Assessment of muscle power

Muscle power was assessed through countermovement jump height and peak power output adjusted. A portable force platform (Kistler®, Quattro Jump, 9290AD, Winterthur, Switzerland) was used to assess jump height following the procedures reported by Dal Pupo et al. [23]. First, the participants warmed up on an ergometric bicycle for 5 min, then performed 2 series of 10 jumps on the ground, and performed several jumps with countermovement on the ground and the force platform for technique adjustments. The angle of the knee joint was measured with a goniometer so that all participants performed knee flexion at 90°. To ensure that this flexion was preserved, a device was positioned behind the participants that served as a reference for the depth of the jump in accordance with the 90° angle of the knee joint.

The countermovement jump started from the orthostatic position, in which the participants were instructed to keep the torso as vertical as possible and the hands on the hips. The jump was performed with a countermovement (descending phase) followed by a quick and vigorous extension of the lower limbs’ joints (ascending phase), being advised that its execution was performed as high as possible. Each participant performed 3 jumps, with a 1-min recovery interval between them, using the best attempt for analysis.

In the data analysis, the acceleration curve was calculated by dividing the ground reaction force by the participant's body mass. Then, the acceleration curve integral was used to obtain the velocity, and a double integral was performed to obtain the displacement curve. The greatest vertical center of mass displacement was considered as the jump height. The power output was calculated by multiplying the ground reaction force by the velocity, and the highest value was considered the peak power output, which was normalized by the body mass of each participant to minimize the effect of body mass. Thus, in addition to the height of the jump, the peak power output adjusted was calculated. All these mathematical procedures were performed by an algorithm developed in Matlab software.

Statistical analysis

Values are reported as mean ± standard deviation. The normal distribution of data was evaluated using the Shapiro–Wilk test. One-way ANOVA with Tuckey's post hoc was used to assess differences between groups. Effect size (ES) of comparisons was calculated and classified according to Hopkins [24]: 0.0–0.2 trivial, 0.21–0.6 small, 0.61–1.2 moderate, 1.21–2.0 large, and 2.1–4.0 very large. The adopted significance level was 5%, and the analyzes were performed in the statistical package for social sciences (IBM SPSS Statistics, USA).

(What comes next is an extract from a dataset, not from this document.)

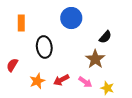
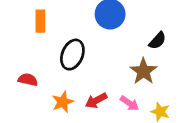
black ellipse: (44, 47) -> (72, 55), turned 30
red semicircle: (12, 65) -> (28, 80), turned 72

For data reproducibility, the Intraclass Correlation Coefficient (ICC) and the 95% confidence intervals (CI) were calculated for the 40% CSA (ICC: 0.98; CI: 0.96–0.99), 50% CSA (ICC: 0.99; CI: 0.97–0.99), 60% CSA (ICC: 0.99; CI: 0.98–0.99), 70% CSA (ICC: 0.98; CI: 0.96–0.99), total CSA (ICC: 0.99; CI: 0.98–0.99), vertical jump height (ICC: 0.99; CI: 0.98–0.99), and peak power output adjusted (ICC: 0.97; CI: 0.95–0.99).

Results

Participants in the FFT group (27 ± 4.6 years; 173.76 ± 7.55 cm; 78.44 ± 9.6 kg) had been practitioners for 3.6 years and trained 5 times a week with an average duration of 82.5 min for each session. Participants in the ST group (29.13 ± 6.12 years; 175.91 ± 3.76 cm; 82.50 ± 8.69 kg) had been weight training for 4.5 years, performing 5 weekly sessions, with an average duration of 67.5 min. While participants in the PA group (25 ± 8.24 years; 173 ± 7.11 cm; 66.25 ± 6.95 kg) practiced different activities (running, cycling, and soccer) for 4.6 years, with 4 sessions weekly and average duration of 100 min each session. The average values of the weekly frequency and duration of the training session allowed an approximate calculation of the training volume. It was observed that FFT practitioners had a training volume of 433 min/week, while ST practitioners had 329 min/week.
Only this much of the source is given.